- _YOUR OBJECTIVE_
Read the data line by line and say how many lines contain the string "hadden", giving the number alone.

- _PROVIDED DATA_
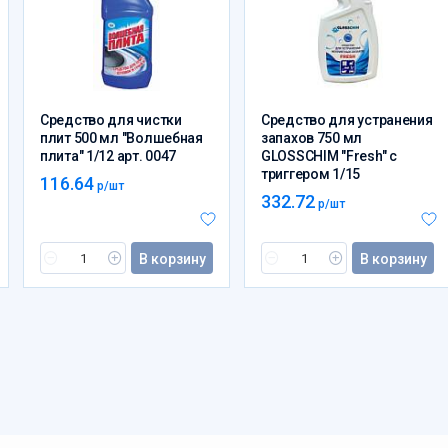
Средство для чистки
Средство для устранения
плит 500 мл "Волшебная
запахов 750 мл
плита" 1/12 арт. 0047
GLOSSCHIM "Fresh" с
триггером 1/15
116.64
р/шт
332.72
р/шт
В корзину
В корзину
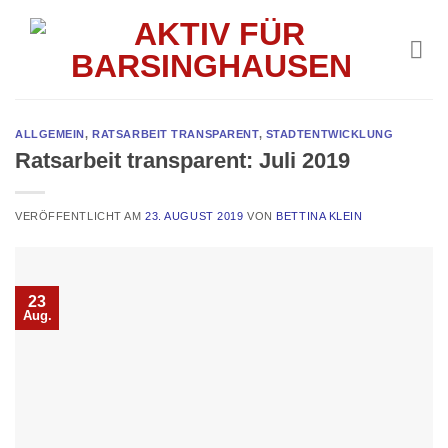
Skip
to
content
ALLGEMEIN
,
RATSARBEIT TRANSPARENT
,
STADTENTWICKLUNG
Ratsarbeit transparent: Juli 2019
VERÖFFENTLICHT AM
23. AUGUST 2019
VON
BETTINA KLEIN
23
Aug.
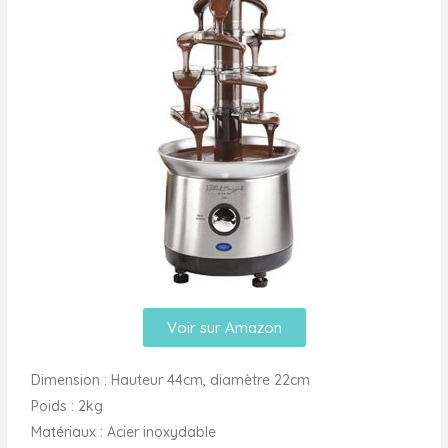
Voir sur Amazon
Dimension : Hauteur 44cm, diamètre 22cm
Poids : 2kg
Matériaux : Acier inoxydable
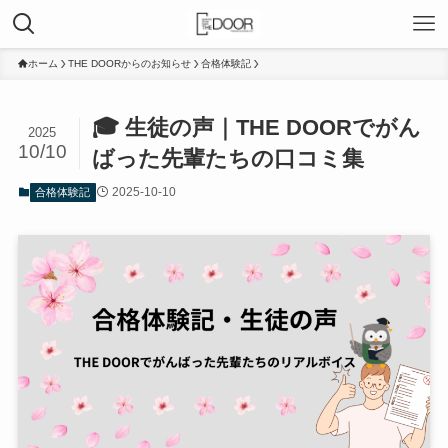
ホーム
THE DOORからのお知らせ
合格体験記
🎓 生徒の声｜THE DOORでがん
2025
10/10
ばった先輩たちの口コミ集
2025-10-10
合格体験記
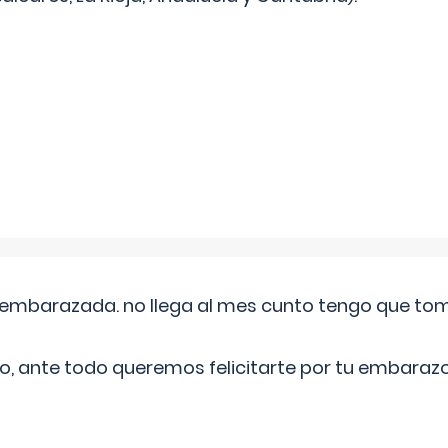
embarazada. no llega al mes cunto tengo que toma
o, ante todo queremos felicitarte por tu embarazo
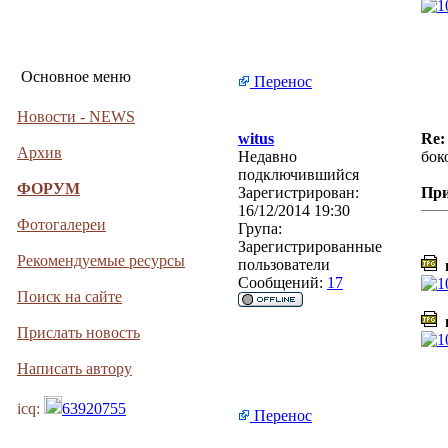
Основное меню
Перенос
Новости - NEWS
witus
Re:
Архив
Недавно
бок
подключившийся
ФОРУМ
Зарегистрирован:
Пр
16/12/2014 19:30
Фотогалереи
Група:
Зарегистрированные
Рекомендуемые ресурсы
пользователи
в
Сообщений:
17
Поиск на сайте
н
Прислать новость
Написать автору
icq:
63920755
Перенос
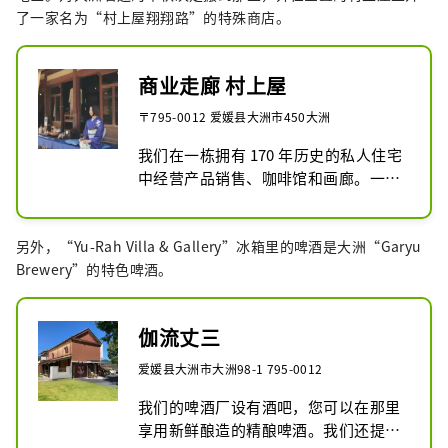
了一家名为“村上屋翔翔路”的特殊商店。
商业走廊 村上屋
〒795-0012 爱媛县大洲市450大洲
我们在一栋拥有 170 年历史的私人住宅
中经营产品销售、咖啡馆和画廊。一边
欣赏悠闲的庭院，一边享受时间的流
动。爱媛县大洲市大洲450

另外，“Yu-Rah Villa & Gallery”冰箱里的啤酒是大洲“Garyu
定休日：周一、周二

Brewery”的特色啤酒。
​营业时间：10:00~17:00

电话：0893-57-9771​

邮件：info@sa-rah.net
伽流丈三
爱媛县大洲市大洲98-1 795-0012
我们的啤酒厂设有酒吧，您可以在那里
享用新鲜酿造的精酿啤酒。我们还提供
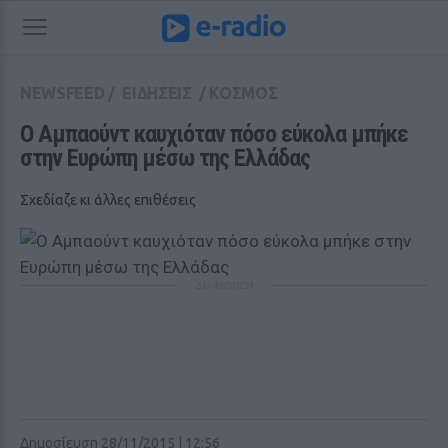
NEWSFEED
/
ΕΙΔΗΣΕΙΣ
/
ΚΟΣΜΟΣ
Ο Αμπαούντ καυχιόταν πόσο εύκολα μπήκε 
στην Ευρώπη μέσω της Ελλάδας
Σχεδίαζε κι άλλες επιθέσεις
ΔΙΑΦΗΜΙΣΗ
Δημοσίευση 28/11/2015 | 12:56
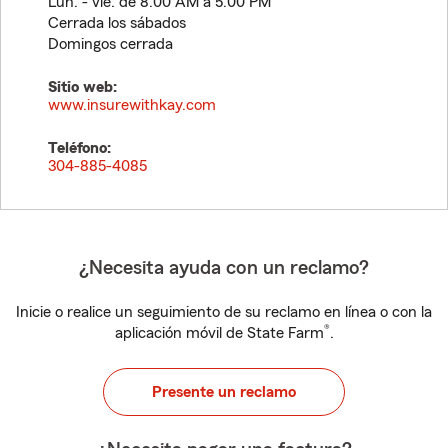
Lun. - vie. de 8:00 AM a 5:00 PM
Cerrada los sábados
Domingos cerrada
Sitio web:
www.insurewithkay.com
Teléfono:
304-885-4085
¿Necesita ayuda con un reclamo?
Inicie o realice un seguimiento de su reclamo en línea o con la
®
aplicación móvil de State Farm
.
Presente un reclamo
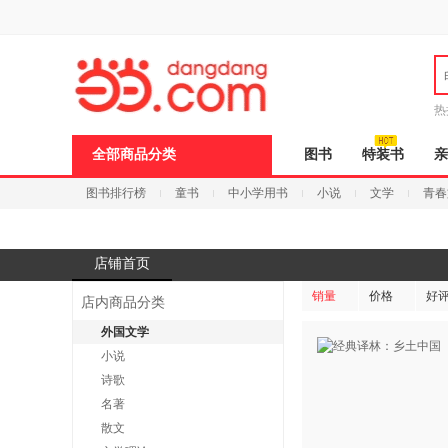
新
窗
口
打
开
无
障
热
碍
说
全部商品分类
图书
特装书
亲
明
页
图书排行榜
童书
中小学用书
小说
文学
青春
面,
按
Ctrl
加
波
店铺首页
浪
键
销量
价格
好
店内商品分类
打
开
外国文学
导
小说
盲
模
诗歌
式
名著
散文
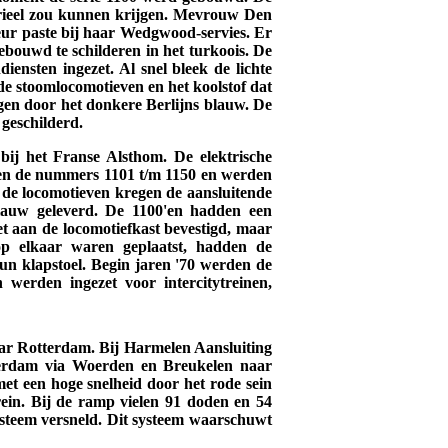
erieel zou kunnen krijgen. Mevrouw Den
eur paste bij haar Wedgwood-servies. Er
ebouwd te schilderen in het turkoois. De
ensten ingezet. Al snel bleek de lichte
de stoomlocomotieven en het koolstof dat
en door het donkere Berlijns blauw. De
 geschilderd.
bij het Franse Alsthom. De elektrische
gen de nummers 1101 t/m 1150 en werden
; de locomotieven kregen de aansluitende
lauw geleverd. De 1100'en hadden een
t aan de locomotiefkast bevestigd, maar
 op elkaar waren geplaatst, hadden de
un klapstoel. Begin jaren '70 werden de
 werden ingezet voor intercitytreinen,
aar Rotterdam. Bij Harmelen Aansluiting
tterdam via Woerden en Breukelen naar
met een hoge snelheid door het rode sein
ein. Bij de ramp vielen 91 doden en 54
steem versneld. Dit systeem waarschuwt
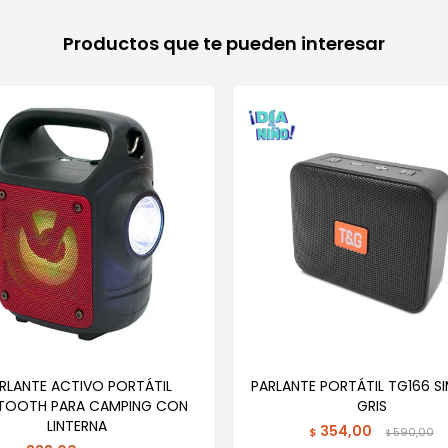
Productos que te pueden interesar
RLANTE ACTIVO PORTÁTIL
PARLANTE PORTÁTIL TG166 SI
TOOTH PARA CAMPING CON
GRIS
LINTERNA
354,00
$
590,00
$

- _SOLUTION TO THE EXERCISE_
2